The Marlins were also able to add an insurance policy in Rea. The 26-year-old right-hander has pitched decently this season. Through 99.1 innings, Rea owns a 5-5 record with a 4.98 ERA. Last season, he went 2-2 with a 4.26 ERA in 31.2 innings. Rea was rated as the Padres number-five prospect entering the season, according to SBNation’s Minor League Ball.
In Guerrero, the Marlins are getting a kid with a big arm. His fastball hovers around 98-100 mph, and he also possesses a solid slider. Many project him to develop into a closer.
Meanwhile, the Padres got themselves quite a king’s ransom. The 26-year-old Cosart has been solid to begin his major-league career. The 2014 season was his best, going 13-11 with a 3.69 ERA in 180.1 innings pitched. This season, though, he’s 0-1 with a 5.95 ERA in only 19.1 innings of work.
The “big fish” of the deal (no pun intended) is top prospect Josh Naylor. The 19-year-old first-base prospect has drawn comparisons to Prince Fielder. Naylor has huge power potential. He’s currently hitting .269 with nine home runs and 54 RBIs in 370 plate appearance for Single-A Greeensboro. At the young age of 19, Naylor already projects as a middle-of-the-lineup force.
The Marlins also added a pair of young arms in Castillo and Capps. Castillo, 23, has pitched pretty well since beginning his pro career in 2012 with the San Francisco Giants. In his career, Castillo is 16-15 with a 2.71 ERA. He’s well on his way to the best year of his career, pitching his way to a 7-3 record with a 2.25 ERA in 100 innings pitched.

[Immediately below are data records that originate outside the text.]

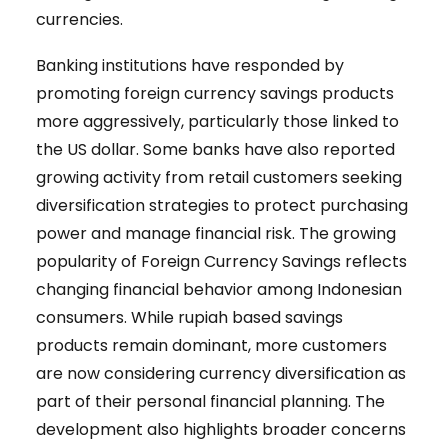
currencies.
Banking institutions have responded by
promoting foreign currency savings products
more aggressively, particularly those linked to
the US dollar. Some banks have also reported
growing activity from retail customers seeking
diversification strategies to protect purchasing
power and manage financial risk. The growing
popularity of Foreign Currency Savings reflects
changing financial behavior among Indonesian
consumers. While rupiah based savings
products remain dominant, more customers
are now considering currency diversification as
part of their personal financial planning. The
development also highlights broader concerns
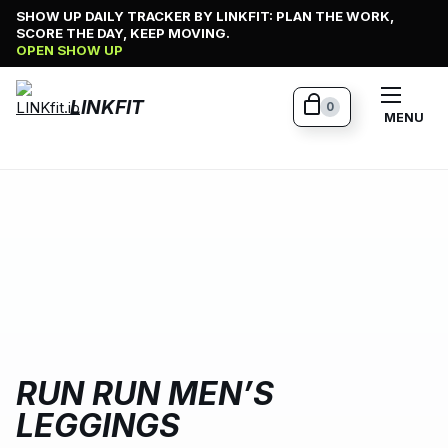
Skip
SHOW UP DAILY TRACKER BY LINKFIT: PLAN THE WORK,
SCORE THE DAY, KEEP MOVING.
to
OPEN SHOW UP
content
LINKFIT
0
MENU
RUN RUN MEN’S
LEGGINGS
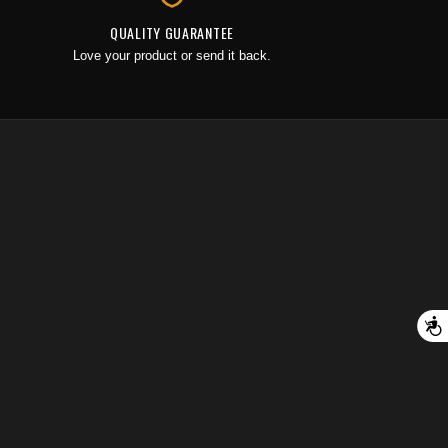
QUALITY GUARANTEE
Love your product or send it back.
A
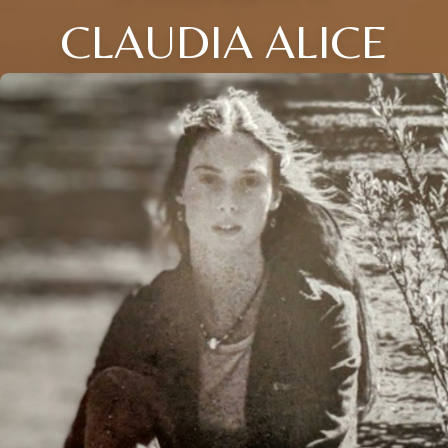
CLAUDIA ALICE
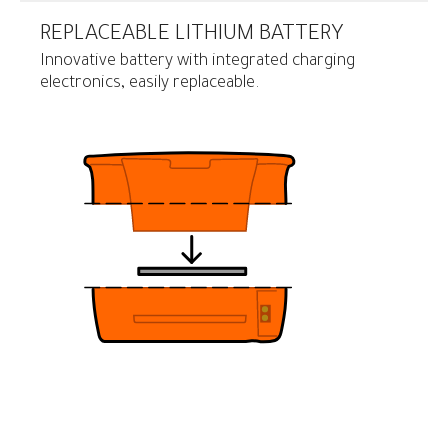
REPLACEABLE LITHIUM BATTERY
Innovative battery with integrated charging
electronics, easily replaceable.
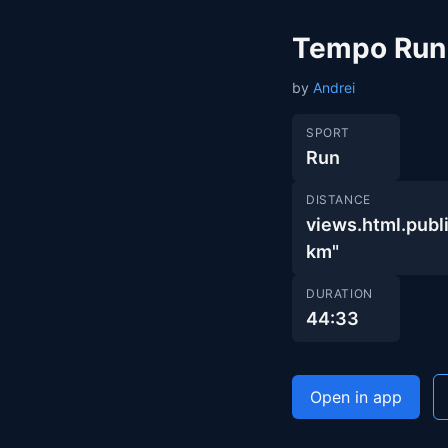
Tempo Run
by
Andrei
SPORT
Run
DISTANCE
views.html.pub
km"
DURATION
44:33
Open in app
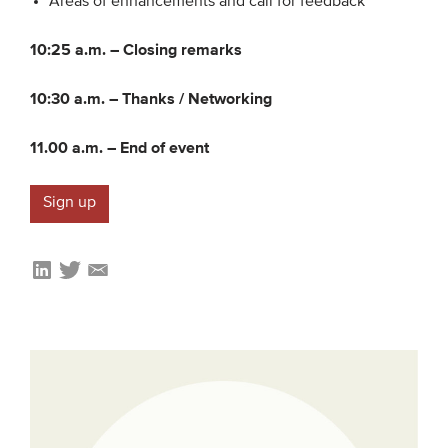
Areas of enhancements and call for feedback
10:25 a.m. –
Closing remarks
10:30 a.m. –
Thanks / Networking
11.00 a.m. –
End of event
Sign up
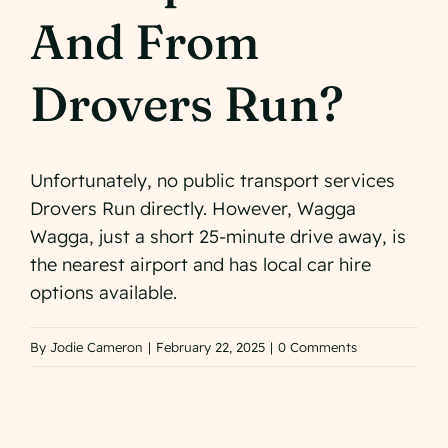
Check Availabilit
And From
Drovers Run?
Unfortunately, no public transport services
Drovers Run directly. However, Wagga
Wagga, just a short 25-minute drive away, is
the nearest airport and has local car hire
options available.
By
Jodie Cameron
|
February 22, 2025
|
0 Comments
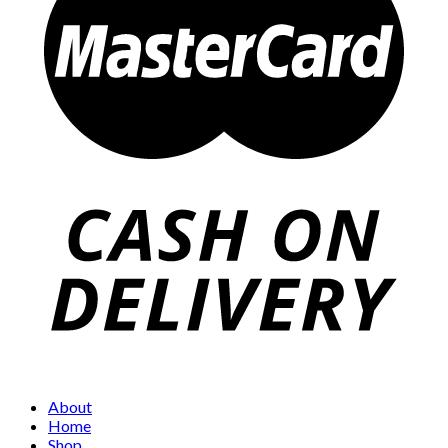
About
Home
Shop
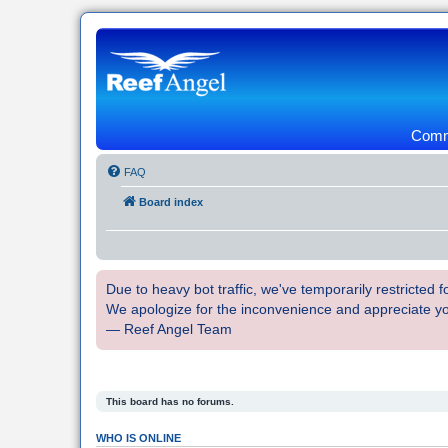
Commu
FAQ
Board index
Due to heavy bot traffic, we've temporarily restricted
We apologize for the inconvenience and appreciate y
— Reef Angel Team
This board has no forums.
WHO IS ONLINE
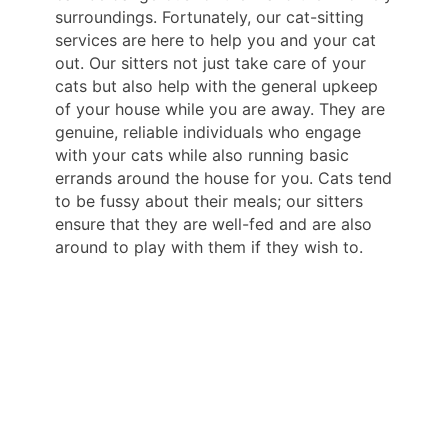
surroundings. Fortunately, our cat-sitting
services are here to help you and your cat
out. Our sitters not just take care of your
cats but also help with the general upkeep
of your house while you are away. They are
genuine, reliable individuals who engage
with your cats while also running basic
errands around the house for you. Cats tend
to be fussy about their meals; our sitters
ensure that they are well-fed and are also
around to play with them if they wish to.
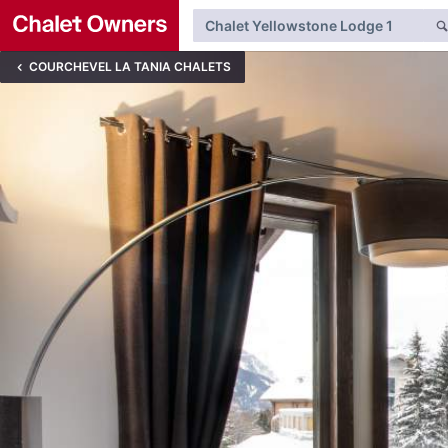
COURCHEVEL LA TANIA CHALETS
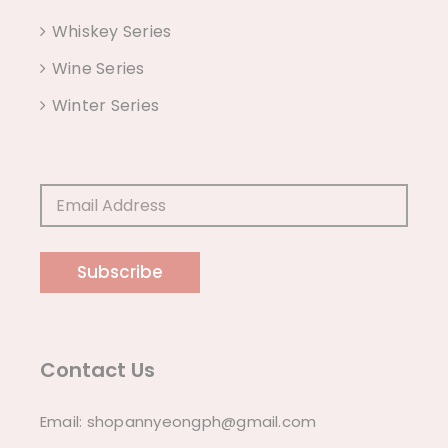
Whiskey Series
Wine Series
Winter Series
Subscribe
Contact Us
Email:
shopannyeongph@gmail.com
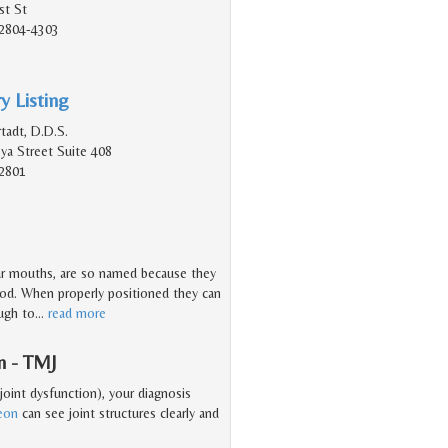
st St
2804-4303
y Listing
tadt, D.D.S.
a Street Suite 408
2801
ur mouths, are so named because they
hood. When properly positioned they can
ough to
…
read more
n - TMJ
oint dysfunction), your diagnosis
geon
can see joint structures clearly and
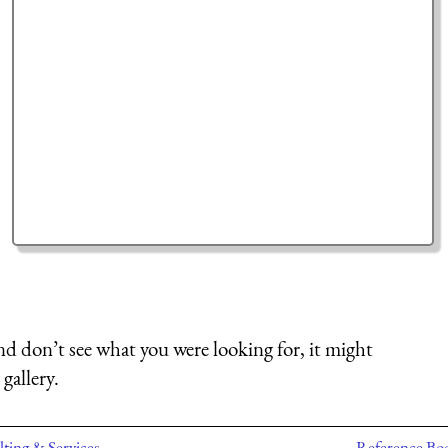
nd don’t see what you were looking for, it might
gallery.
ting & Services
Reference Bo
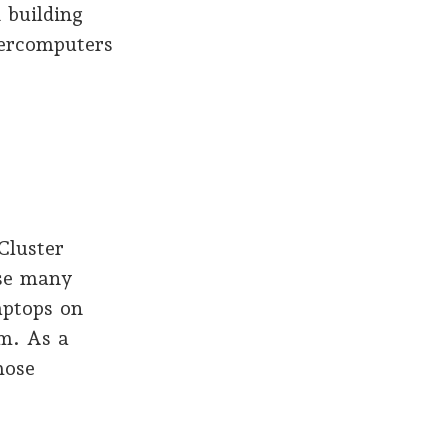
 building
percomputers
Cluster
use many
aptops on
m. As a
hose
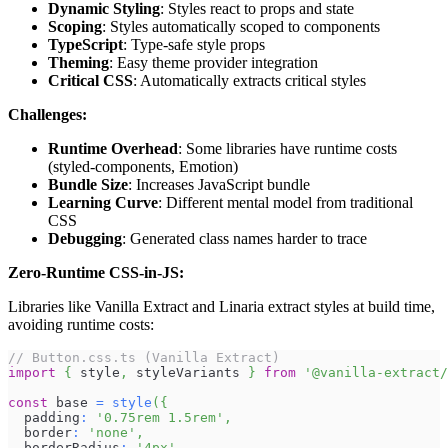
Dynamic Styling
: Styles react to props and state
Scoping
: Styles automatically scoped to components
TypeScript
: Type-safe style props
Theming
: Easy theme provider integration
Critical CSS
: Automatically extracts critical styles
Challenges:
Runtime Overhead
: Some libraries have runtime costs
(styled-components, Emotion)
Bundle Size
: Increases JavaScript bundle
Learning Curve
: Different mental model from traditional
CSS
Debugging
: Generated class names harder to trace
Zero-Runtime CSS-in-JS:
Libraries like Vanilla Extract and Linaria extract styles at build time,
avoiding runtime costs:
// Button.css.ts (Vanilla Extract)
import
{
 style
,
 styleVariants 
}
from
'@vanilla-extract/
const
 base 
=
style
(
{
  padding
:
'0.75rem 1.5rem'
,
  border
:
'none'
,
  borderRadius
:
'4px'
,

The final piece of the deal was relief pitcher Carter Capps. Capps, 25, is currently recovering from Tommy John surgery. Prior to his injury, though, Capps was challenging for the Marlins’ closer gig. In 31 innings pre-injury, Capps went 1-0 with a 1.16 ERA.
Following this move, it’s not clear if Miami’s work is done, but they’ve also been linked to names such as Phillies starter Jeremy Hellickson, Atlanta right-hander Julio Teheran, Kansas City’s Edinson Volquez, and Matt Shoemaker of the Los Angeles Angels. ESPN’s Jerry Crasnick tweeted (click here) yesterday that rival executives were getting the feeling that Miami was “desperate” to add a starting pitcher.
With a little more than 72 hours until the trade deadline on Monday, this could just be the beginning of the chaos that we see come Monday afternoon.